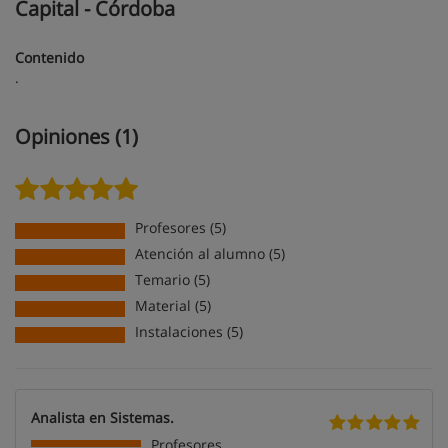
Capital - Córdoba
Contenido
.
Opiniones (1)
Profesores (5)
Atención al alumno (5)
Temario (5)
Material (5)
Instalaciones (5)
Analista en Sistemas.
Profesores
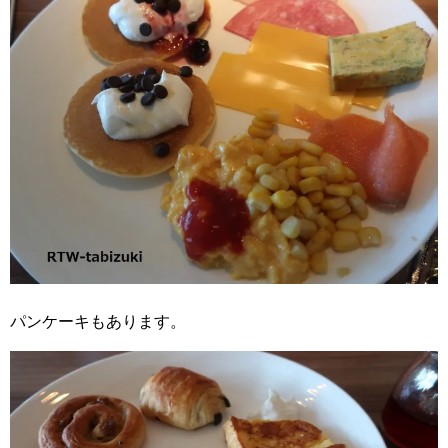
パンケーキもあります。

- _What is needed_: Your copy should hold only the lines running from the one that contains "Atención al alumno (5)" through the final line of the data; transcribe them exactly, both ends included, and leave pictures out.

- _Solution to the exercise_:
Atención al alumno (5)
Temario (5)
Material (5)
Instalaciones (5)
Analista en Sistemas.
Profesores
パンケーキもあります。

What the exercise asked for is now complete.